Exercise -> Restate exactly the lines below, from the one containing "[Mute] (438, 100)" through the final line, and leave out the pictures.
### Records to use ###
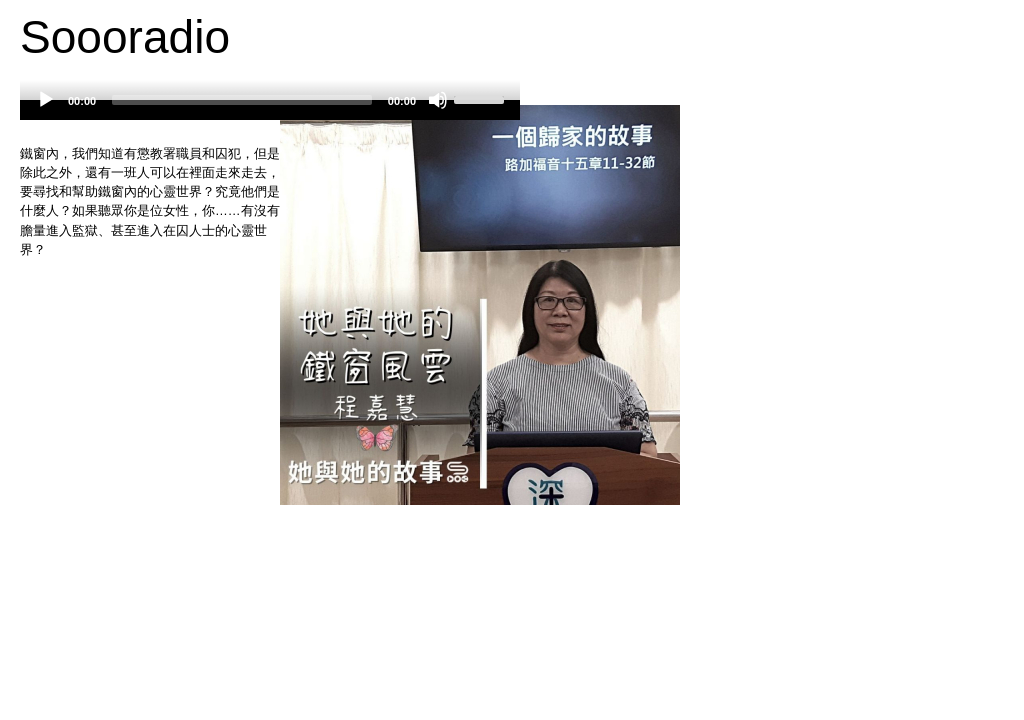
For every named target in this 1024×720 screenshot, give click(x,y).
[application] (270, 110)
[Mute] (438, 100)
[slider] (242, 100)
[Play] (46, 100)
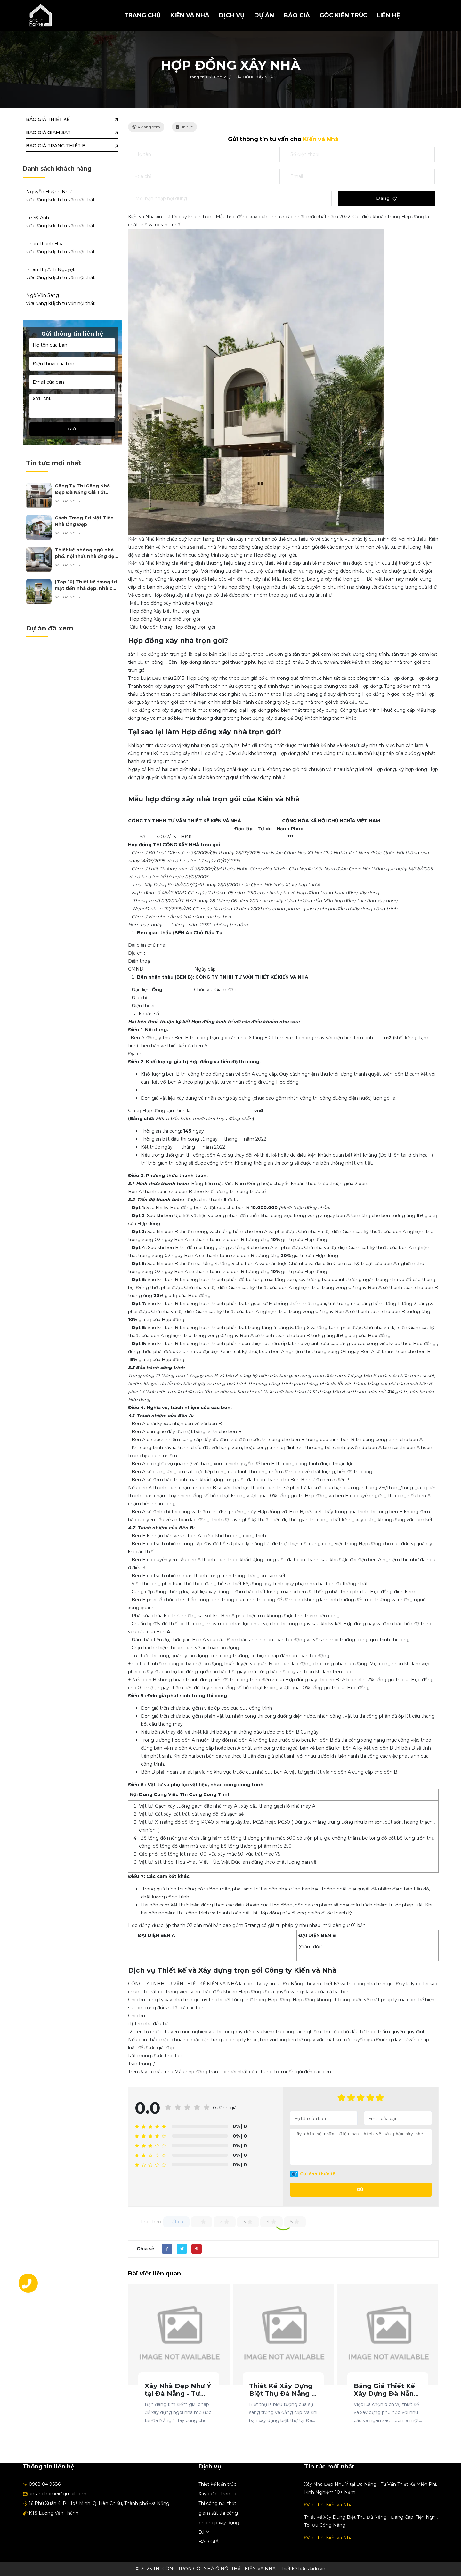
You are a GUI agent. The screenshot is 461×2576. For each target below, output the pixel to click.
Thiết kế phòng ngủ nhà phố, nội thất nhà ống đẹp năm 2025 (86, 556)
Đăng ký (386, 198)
###
Response to the exercise ->
[Mute] (438, 100)
[slider] (242, 100)
[Play] (46, 100)
You are a GUI agent. The screenshot is 461×2576. For each target below, output the pixel to click.
Thiết kế phòng ngủ nhà phố, nội thất nhà ống đẹp năm 2025 (86, 556)
Đăng ký (386, 198)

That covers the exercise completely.